Women's college in Lahore, Pakistan

Queen Mary College (QMC), officially known as Government Queen Mary Graduate College, is an autonomous college for girls in Lahore, Punjab, Pakistan.

It was established on December 10, 1908, as Victoria May Girls High School and renamed in honor of the Queen Consort of King George V in 1911. Although it was renamed Queen Mary College in 1911, the first college-level class, the Intermediate (Arts) class, commenced in 1955. The college expanded to become a degree-granting college in 1966. The college historically functioned in conjunction with Aitchison College, serving as a counterpart for daughters of the elite. This arrangement necessitated coordinated schedules and holidays. Initially, the college also admitted young boys in the Junior Section up to class V.

Queen Mary College provides preschool, primary, secondary, undergraduate as well as postgraduate education and preparation for international GCE O Level examination.

==History==
===1908–1962: British administration===
Its inception dates back to the late 19th century, evolving from the social and educational dynamics of British India.
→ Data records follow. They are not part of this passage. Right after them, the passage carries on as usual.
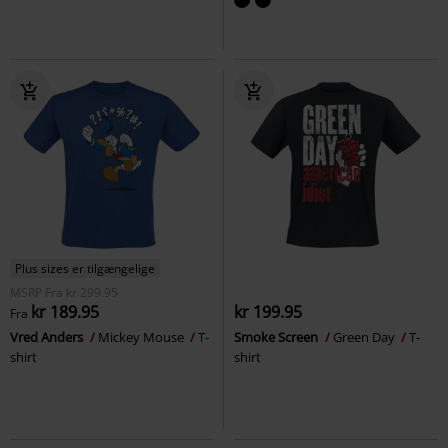
Plus sizes er tilgængelige
MSRP
Fra
kr 299.95
kr 189.95
kr 199.95
Fra
Vred Anders
Mickey Mouse
T-
Smoke Screen
Green Day
T-
shirt
shirt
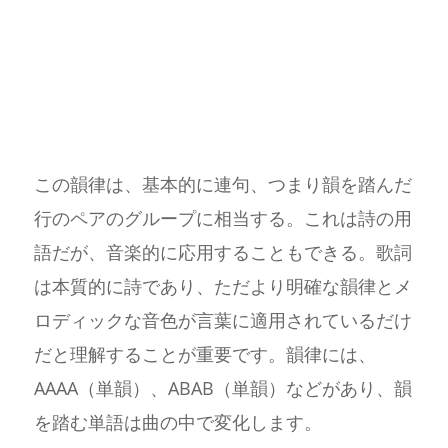
この韻律は、基本的に連句、つまり韻を踏んだ
行のペアのグループに相当する。これは詩の用
語だが、音楽的に応用することもできる。歌詞
は本質的に詩であり、ただより明確な韻律とメ
ロディックな音色が言葉に適用されているだけ
だと理解することが重要です。韻律には、
AAAA（単韻）、ABAB（単韻）などがあり、韻
を踏む単語は曲の中で変化します。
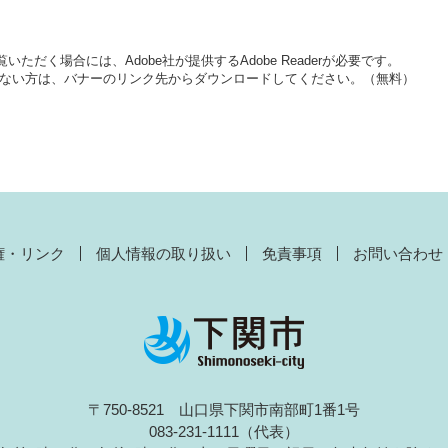
いただく場合には、Adobe社が提供するAdobe Readerが必要です。
をお持ちでない方は、バナーのリンク先からダウンロードしてください。（無料）
権・リンク
個人情報の取り扱い
免責事項
お問い合わせ
〒750-8521 山口県下関市南部町1番1号
083-231-1111（代表）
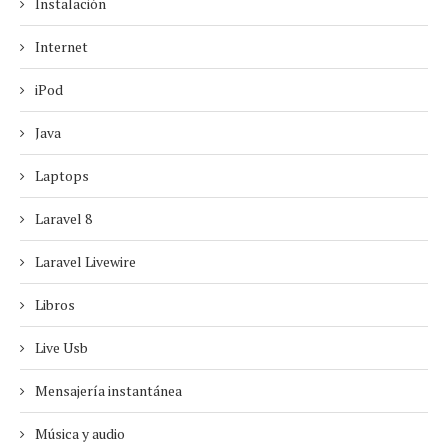
Instalación
Internet
iPod
Java
Laptops
Laravel 8
Laravel Livewire
Libros
Live Usb
Mensajería instantánea
Música y audio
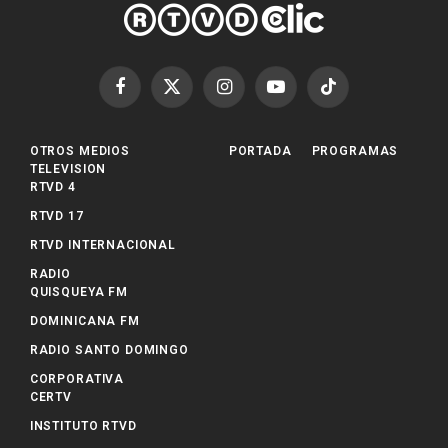
Facebook
X
Instagram
YouTube
TikTok
(Twitter)
OTROS MEDIOS
PORTADA
PROGRAMAS
TELEVISION
RTVD 4
RTVD 17
RTVD INTERNACIONAL
RADIO
QUISQUEYA FM
DOMINICANA FM
RADIO SANTO DOMINGO
CORPORATIVA
CERTV
INSTITUTO RTVD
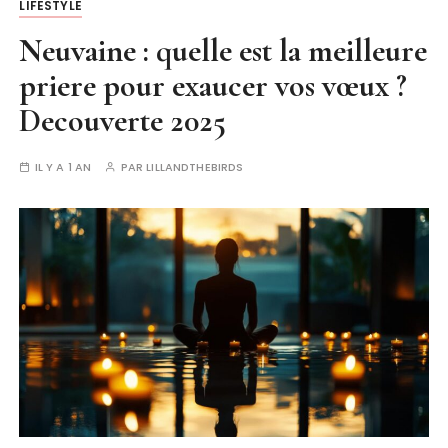
LIFESTYLE
Neuvaine : quelle est la meilleure
priere pour exaucer vos vœux ?
Decouverte 2025
IL Y A 1 AN
PAR
LILLANDTHEBIRDS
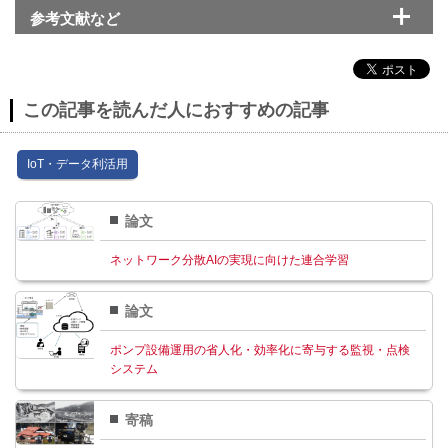
参考文献など
この記事を読んだ人におすすめの記事
IoT・データ利活⽤
論文
ネットワーク分散AIの実現に向けた連合学習
論文
ポンプ設備運用の省人化・効率化に寄与する監視・点検
システム
寄稿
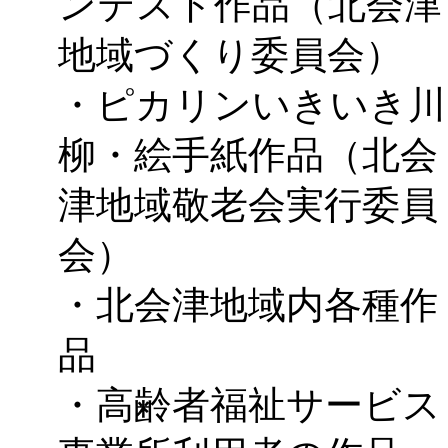
ンテスト作品（北会津
地域づくり委員会）
・ピカリンいきいき川
柳・絵手紙作品（北会
津地域敬老会実行委員
会）
・北会津地域内各種作
品
・高齢者福祉サービス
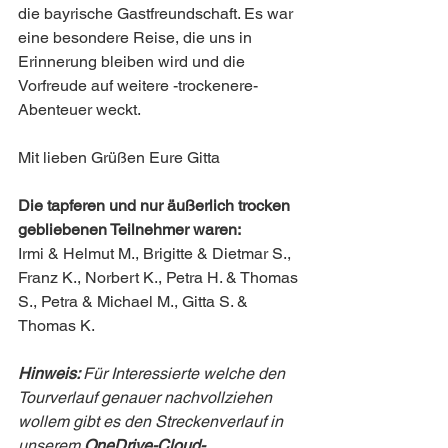
die bayrische Gastfreundschaft. Es war 
eine besondere Reise, die uns in 
Erinnerung bleiben wird und die 
Vorfreude auf weitere -trockenere- 
Abenteuer weckt.
Mit lieben Grüßen Eure Gitta
Die tapferen und nur äußerlich trocken 
gebliebenen Teilnehmer waren:
Irmi & Helmut M., Brigitte & Dietmar S., 
Franz K., Norbert K., Petra H. & Thomas 
S., Petra & Michael M., Gitta S. & 
Thomas K.
Hinweis: 
Für Interessierte welche den 
Tourverlauf genauer nachvollziehen 
wollem gibt es den Streckenverlauf in 
unserem 
OneDrive-Cloud-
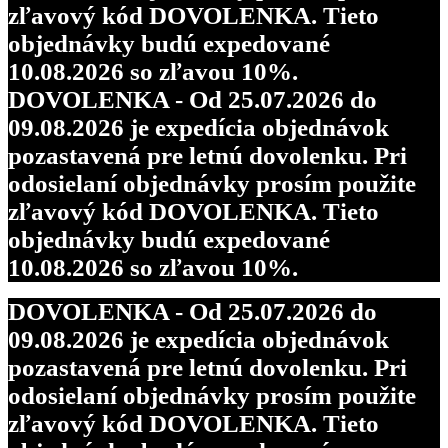
zľavový kód DOVOLENKA. Tieto
objednávky budú expedované
10.08.2026 so zľavou 10%.
DOVOLENKA - Od 25.07.2026 do
09.08.2026 je expedícia objednávok
pozastavená pre letnú dovolenku. Pri
odosielaní objednávky prosím použite
zľavový kód DOVOLENKA. Tieto
objednávky budú expedované
10.08.2026 so zľavou 10%.
DOVOLENKA - Od 25.07.2026 do
09.08.2026 je expedícia objednávok
pozastavená pre letnú dovolenku. Pri
odosielaní objednávky prosím použite
zľavový kód DOVOLENKA. Tieto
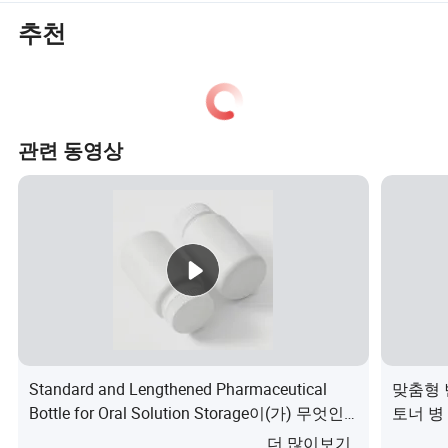
추천
관련 동영상
Standard and Lengthened Pharmaceutical
맞춤형 
Bottle for Oral Solution Storage이(가) 무엇인
토너 병
가요?
더 많이보기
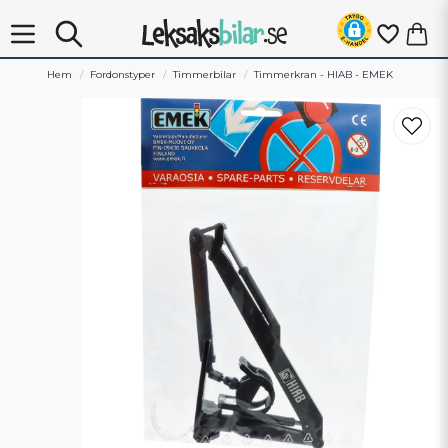
Hem
Fordonstyper
Timmerbilar
Timmerkran - HIAB - EMEK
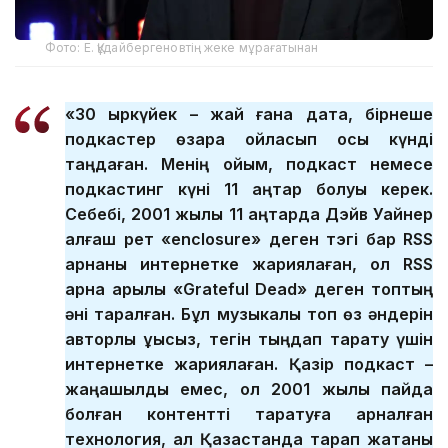
Фото: Е. Құдайбергеновтің жеке мұрағатынан
«30 қыркүйек – жай ғана дата, бірнеше
подкастер өзара ойласып осы күнді
таңдаған. Менің ойым, подкаст немесе
подкастинг күні 11 қаңтар болуы керек.
Себебі, 2001 жылы 11 қаңтарда Дэйв Уайнер
алғаш рет «enclosure» деген тэгі бар RSS
арнаны интернетке жариялаған, ол RSS
арна арқылы «Grateful Dead» деген топтың
әні таралған. Бұл музыкалық топ өз әндерін
авторлық құқықсыз, тегін тыңдап тарату үшін
интернетке жариялаған. Қазір подкаст –
жаңашылдық емес, ол 2001 жылы пайда
болған контентті таратуға арналған
технология, ал Қазақстанда тарап жатқаны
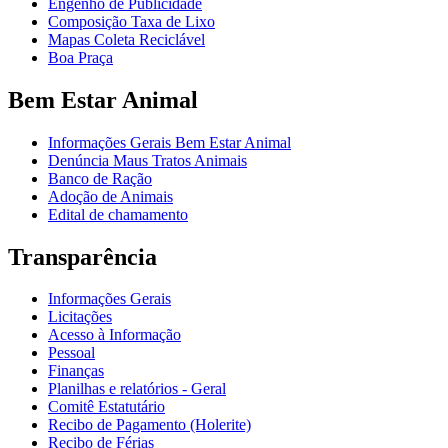
Engenho de Publicidade
Composição Taxa de Lixo
Mapas Coleta Reciclável
Boa Praça
Bem Estar Animal
Informações Gerais Bem Estar Animal
Denúncia Maus Tratos Animais
Banco de Ração
Adoção de Animais
Edital de chamamento
Transparência
Informações Gerais
Licitações
Acesso à Informação
Pessoal
Finanças
Planilhas e relatórios - Geral
Comitê Estatutário
Recibo de Pagamento (Holerite)
Recibo de Férias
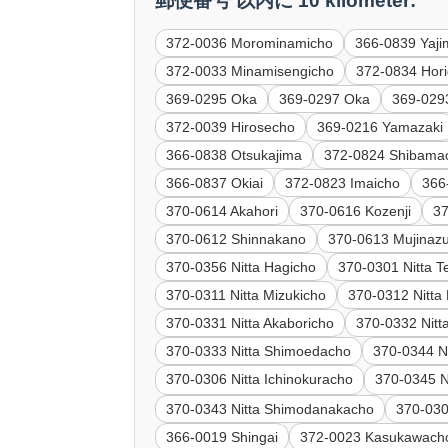
郵便番号 以内に 10 kilometer:
372-0036 Morominamicho
366-0839 Yaj
372-0033 Minamisengicho
372-0834 Hor
369-0295 Oka
369-0297 Oka
369-0293
372-0039 Hirosecho
369-0216 Yamazaki
366-0838 Otsukajima
372-0824 Shibama
366-0837 Okiai
372-0823 Imaicho
366
370-0614 Akahori
370-0616 Kozenji
37
370-0612 Shinnakano
370-0613 Mujinaz
370-0356 Nitta Hagicho
370-0301 Nitta T
370-0311 Nitta Mizukicho
370-0312 Nitta
370-0331 Nitta Akaboricho
370-0332 Nit
370-0333 Nitta Shimoedacho
370-0344 N
370-0306 Nitta Ichinokuracho
370-0345 N
370-0343 Nitta Shimodanakacho
370-030
366-0019 Shingai
372-0023 Kasukawach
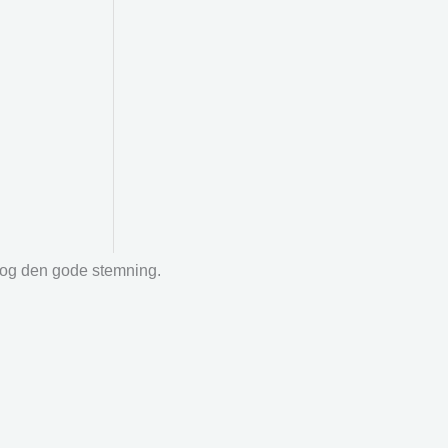
r og den gode stemning.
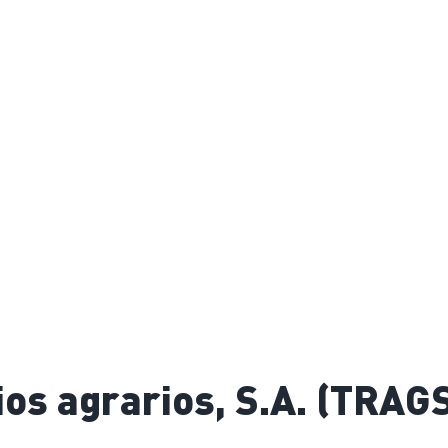
cios agrarios, S.A. (TRA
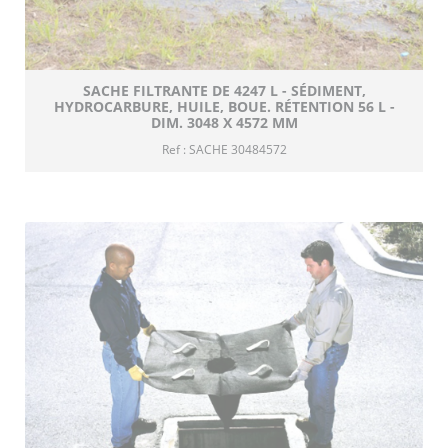
SACHE FILTRANTE DE 4247 L - SÉDIMENT,
HYDROCARBURE, HUILE, BOUE. RÉTENTION 56 L -
DIM. 3048 X 4572 MM
Ref : SACHE 30484572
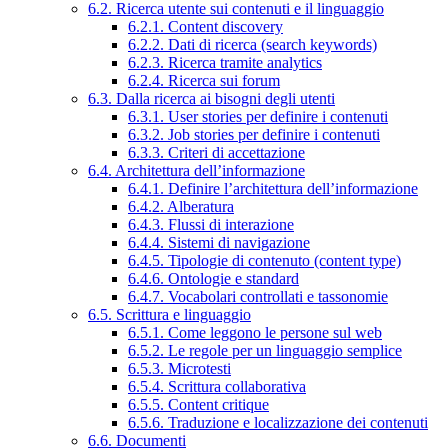
6.2. Ricerca utente sui contenuti e il linguaggio
6.2.1. Content discovery
6.2.2. Dati di ricerca (search keywords)
6.2.3. Ricerca tramite analytics
6.2.4. Ricerca sui forum
6.3. Dalla ricerca ai bisogni degli utenti
6.3.1. User stories per definire i contenuti
6.3.2. Job stories per definire i contenuti
6.3.3. Criteri di accettazione
6.4. Architettura dell’informazione
6.4.1. Definire l’architettura dell’informazione
6.4.2. Alberatura
6.4.3. Flussi di interazione
6.4.4. Sistemi di navigazione
6.4.5. Tipologie di contenuto (content type)
6.4.6. Ontologie e standard
6.4.7. Vocabolari controllati e tassonomie
6.5. Scrittura e linguaggio
6.5.1. Come leggono le persone sul web
6.5.2. Le regole per un linguaggio semplice
6.5.3. Microtesti
6.5.4. Scrittura collaborativa
6.5.5. Content critique
6.5.6. Traduzione e localizzazione dei contenuti
6.6. Documenti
The college was established as a counterpart to Aitchison College, a school founded in 1886 for the sons of rulers of princely states and feudal chiefs, addressing the demand for a similar institution for their daughters.

The college's establishment is documented in Jahanara Shahnawaz's book Father and Daughter. Following a financial endowment by King George V during his visit to India as Prince of Wales, local leaders in Lahore, including Sir Muhammad Shafi and Sir Shah Din, advocated for the creation of a girls' school. This led to the formation of a fund-raising committee and the eventual opening of QMC in 1908 in rented premises on Hall Road, Lahore.

In 1912, the college relocated to a purpose-built campus, designed by Bhai Ram Singh, who was also responsible for the design of Aitchison College and other notable buildings.

The history of QMC can be categorized into three periods: the British era (1908–1962), the mid era (1962–1998), and the present era from 1998 onwards. During the British era, the college established a set of educational, social, and religious norms and included a hostel for students. The curriculum was predominantly in English and included works by authors such as Shakespeare and John Keats. The college was overseen by an advisory committee comprising prominent women of the time.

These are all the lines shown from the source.